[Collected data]

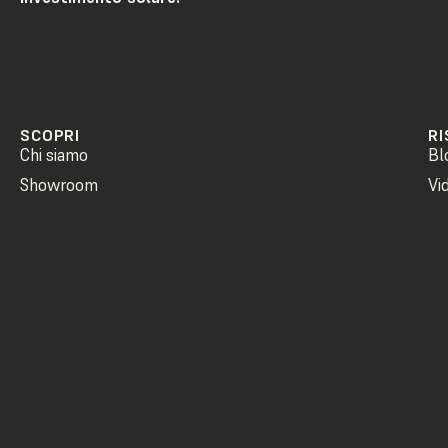
SCOPRI
RI
Chi siamo
Bl
Showroom
Vi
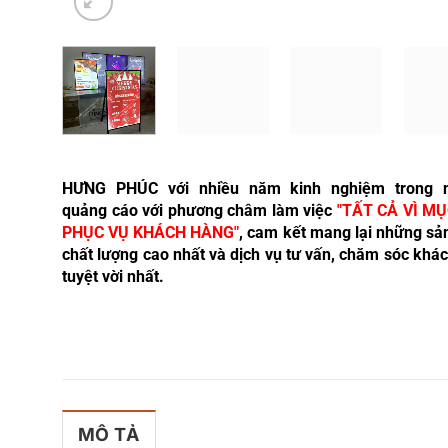
HƯNG PHÚC với nhiều năm kinh nghiệm trong 
quảng cáo với phương châm làm việc
"TẤT CẢ VÌ MỤ
PHỤC VỤ KHÁCH HÀNG"
, cam kết mang lại những s
chất lượng cao nhất và dịch vụ tư vấn, chăm sóc khá
tuyệt vời nhất.
MÔ TẢ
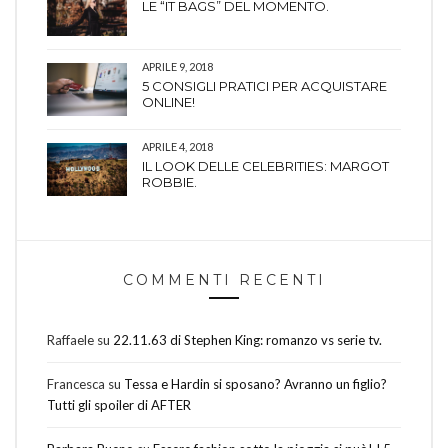
LE “IT BAGS” DEL MOMENTO.
APRILE 9, 2018
5 CONSIGLI PRATICI PER ACQUISTARE
ONLINE!
APRILE 4, 2018
IL LOOK DELLE CELEBRITIES: MARGOT
ROBBIE.
COMMENTI RECENTI
Raffaele
su
22.11.63 di Stephen King: romanzo vs serie tv.
Francesca
su
Tessa e Hardin si sposano? Avranno un figlio?
Tutti gli spoiler di AFTER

Task requirements: With "nhất" as the word to match, copy each line of the records that has it.

Task response:
chất lượng cao nhất và dịch vụ tư vấn, chăm sóc khá
tuyệt vời nhất.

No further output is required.